The present invention refers to a novel and improved photoelectrical bobbin feeler for detecting or discriminating the full and empty conditions of a textile bobbin, which bobbin feeler is provided with three optoelectrical devices. These optoelectrical devices may comprise a light source and first and second light sensors for receiving light emitted from the light source and specularly or diffusely, respectively, reflected from the bobbin, the optoelectrical devices having optical axes defining a scanning plane. The optoelectrical devices may alternatively comprise two alternately pulsed light sources and one light sensor.
There have been known to the art for quite some time weft or filling bobbin feelers for shuttle weaving machines which respond when the bobbin is empty or depleted of yarn winding, in which event the weaving machine is stopped. In order to improve the detection of the "bobbin empty" condition, bobbins have been provided with a reflecting layer, or further have been prepared with a retroreflector, such as "Scotchlite" tape (Minnesota Mining & Manufacturing Comp.).
The use of such bobbins in weaving mills complicates the operation of the looms and increases the costs of production. Thus, recently there has arisen a demand for bobbin feelers which also operate accurately with conventional unprepared weft bobbins. Preferably, such bobbin feelers should also be usable with the known prepared bobbins, such as the ones provided with "Scotchlite" tape.
A photoelectrical bobbin feeler designed for scanning unprepared weft bobbins is described and shown in U.S. Pat. No. 3,693,671. Therein, the optical axes of a D.C.-supplied light source and a first photocell form an obtuse angle, whereas the optical axis of a second photocell is arranged near the optical axis of the light source. The principle of the detection is based on the fact that a normal yarn winding reflects diffusely, whereas the surface of the depleted bobbin shows a distinctly specular reflection. That is the usual weft bobbins are provided with a gloss varnish as a protective layer causing a certain degree of specular reflection. On prolonged use of the weft bobbin, the varnish is worn and the bobbin surface delustered, such that the detection of the "bobbin empty" condition becomes critical or even impossible.
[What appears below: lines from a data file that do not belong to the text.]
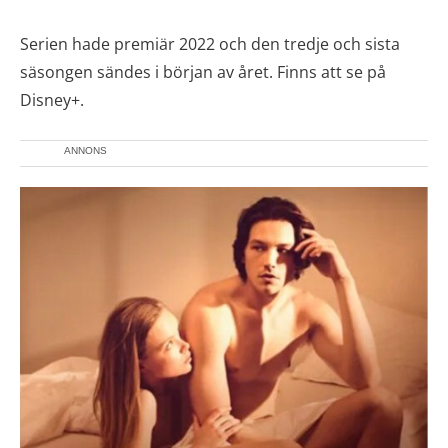
Serien hade premiär 2022 och den tredje och sista
säsongen sändes i början av året. Finns att se på
Disney+.
ANNONS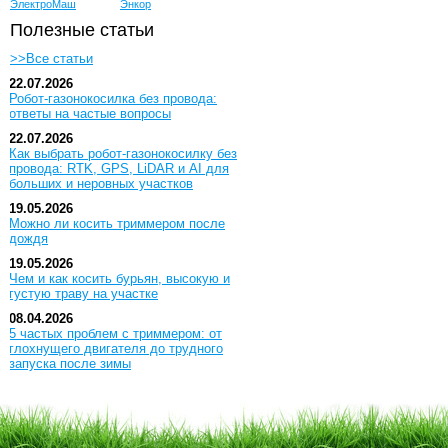
ЭлектроМаш
Энкор
Полезные статьи
>>Все статьи
22.07.2026
Робот-газонокосилка без провода:
ответы на частые вопросы
22.07.2026
Как выбрать робот-газонокосилку без
провода: RTK, GPS, LiDAR и AI для
больших и неровных участков
19.05.2026
Можно ли косить триммером после
дождя
19.05.2026
Чем и как косить бурьян, высокую и
густую траву на участке
08.04.2026
5 частых проблем с триммером: от
глохнущего двигателя до трудного
запуска после зимы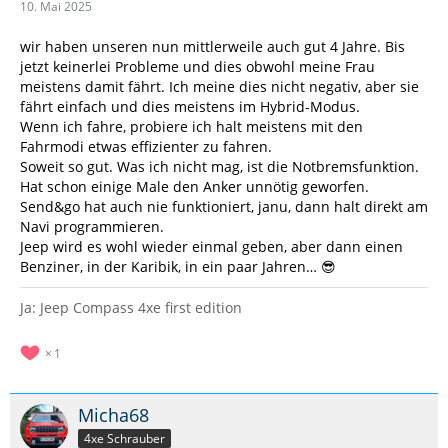
10. Mai 2025
wir haben unseren nun mittlerweile auch gut 4 Jahre. Bis
jetzt keinerlei Probleme und dies obwohl meine Frau
meistens damit fährt. Ich meine dies nicht negativ, aber sie
fährt einfach und dies meistens im Hybrid-Modus.
Wenn ich fahre, probiere ich halt meistens mit den
Fahrmodi etwas effizienter zu fahren.
Soweit so gut. Was ich nicht mag, ist die Notbremsfunktion.
Hat schon einige Male den Anker unnötig geworfen.
Send&go hat auch nie funktioniert, janu, dann halt direkt am
Navi programmieren.
Jeep wird es wohl wieder einmal geben, aber dann einen
Benziner, in der Karibik, in ein paar Jahren… 😎
Ja: Jeep Compass 4xe first edition
1
Micha68
4xe Schrauber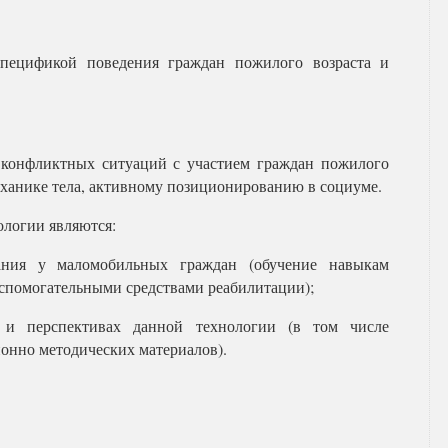
пецификой поведения граждан пожилого возраста и
 конфликтных ситуаций с участием граждан пожилого
ханике тела, активному позиционированию в социуме.
логии являются:
ания у маломобильных граждан (обучение навыкам
спомогательными средствами реабилитации);
 и перспективах данной технологии (в том числе
онно методических материалов).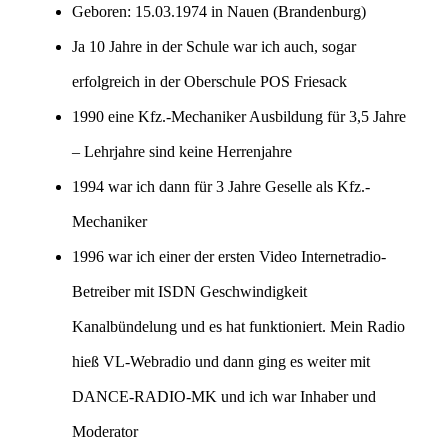
Geboren: 15.03.1974 in Nauen (Brandenburg)
Ja 10 Jahre in der Schule war ich auch, sogar
erfolgreich in der Oberschule POS Friesack
1990 eine Kfz.-Mechaniker Ausbildung für 3,5 Jahre
– Lehrjahre sind keine Herrenjahre
1994 war ich dann für 3 Jahre Geselle als Kfz.-
Mechaniker
1996 war ich einer der ersten Video Internetradio-
Betreiber mit ISDN Geschwindigkeit
Kanalbündelung und es hat funktioniert. Mein Radio
hieß VL-Webradio und dann ging es weiter mit
DANCE-RADIO-MK und ich war Inhaber und
Moderator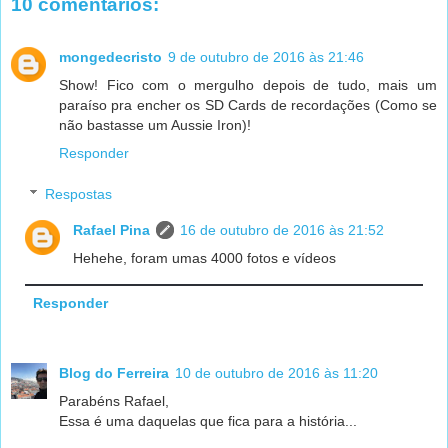
10 comentários:
mongedecristo
9 de outubro de 2016 às 21:46
Show! Fico com o mergulho depois de tudo, mais um
paraíso pra encher os SD Cards de recordações (Como se
não bastasse um Aussie Iron)!
Responder
Respostas
Rafael Pina
16 de outubro de 2016 às 21:52
Hehehe, foram umas 4000 fotos e vídeos
Responder
Blog do Ferreira
10 de outubro de 2016 às 11:20
Parabéns Rafael,
Essa é uma daquelas que fica para a história...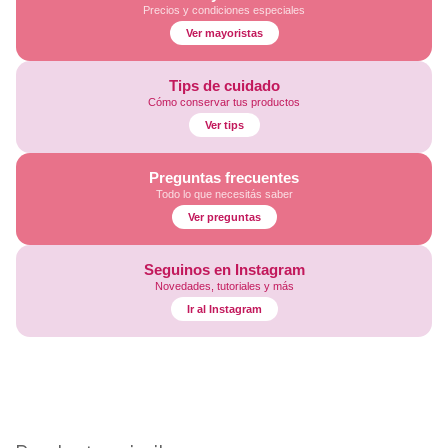
Precios y condiciones especiales
Ver mayoristas
Tips de cuidado
Cómo conservar tus productos
Ver tips
Preguntas frecuentes
Todo lo que necesitás saber
Ver preguntas
Seguinos en Instagram
Novedades, tutoriales y más
Ir al Instagram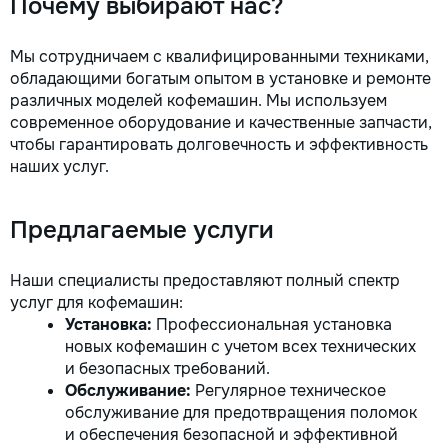
Почему выбирают нас?
la fiecare detaliu.
pentru o consultație
Мы сотрудничаем с квалифицированными техниками,
deviz fără obligați
обладающими богатым опытом в установке и ремонте
+373 603 31 178 Vi
| Telegram Disponibil
различных моделей кофемашин. Мы используем
consultații și progr
современное оборудование и качественные запчасти,
gratuit Consultanță
чтобы гарантировать долговечность и эффективность
Soluții pentru orice
наших услуг.
Reparații executate
responsabilitate. 
ideile în locuințe co
Предлагаемые услуги
moderne și funcțion
noastră – liniștea ș
dumneavoastră!
Наши специалисты предоставляют полный спектр
услуг для кофемашин:
Установка:
Профессиональная установка
новых кофемашин с учетом всех технических
и безопасных требований.
Обслуживание:
Регулярное техническое
обслуживание для предотвращения поломок
и обеспечения безопасной и эффективной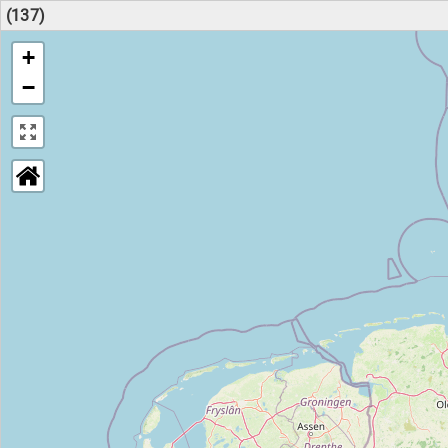
(137)
+
−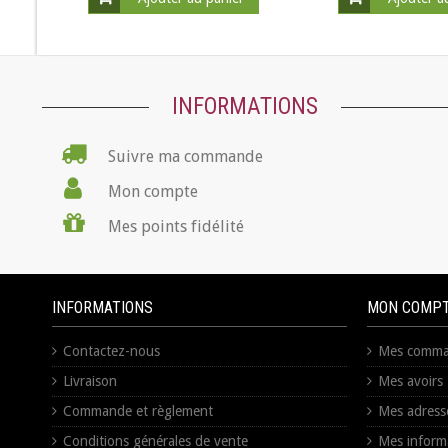
INFORMATIONS
Suivre ma commande
Mon compte
Mes points fidélité
INFORMATIONS
MON COMP
Contactez-nous
Mes comma
Livraison
Mes avoirs
Commande et règlement
Mes adress
Conditions générales de vente
Mes inform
The bobbin feeler known from the aforementioned U.S. Pat. No. 3,693,671 cannot be used for scanning bobbins prepared with "Scotchlite" tape since the second photocell is located near the light source and therefore is energized by light reflected from the retroreflecting tape, and thus, is unable to detect light diffusely reflected from the bobbin which is its very function.
Further, in German Pat. No. 2,335,794 (Swiss patent No. 559,364, Belgian Pat. No. 802,542, U.S. Pat. No. 3,892,492) there is described an optoelectrical weft bobbin feeler which comprises two alternately pulsed directional light sources and a sensor for receiving light emitted by the light sources and reflected from a bobbin. This bobbin feeler affords a distinct improvement in the critical case of dull or mat bobbin cores, and moreover does not respond to ambient light.
In German patent publication No. 1,223,320 there is described a photoelectrical bobbin feeler cooperating with a weft bobbin provided with a specularly reflecting metallic sleeve. This bobbin feeler comprises only one light source and one photosensor each of which is associated with a polaroid screen or filter. This bobbin feeler may generally be used for bobbins having a specularly reflecting or gloss-varnished core, however, does not work with mat or delustered bobbin cores.
Extremely critical is the scanning of bobbins with mat or dull core and glossy yarn winding, such as fiber glass. In this case, the reflection properties of the wrapped and empty bobbin are so close to one another that a difference is difficult to detect. Even in this case detection of the "bobbin empty" condition is possible only if the dull bobbin core exhibits a certain amount of specular reflection, i.e. when the goniometric curve of the reflected light shows a distinct maximum.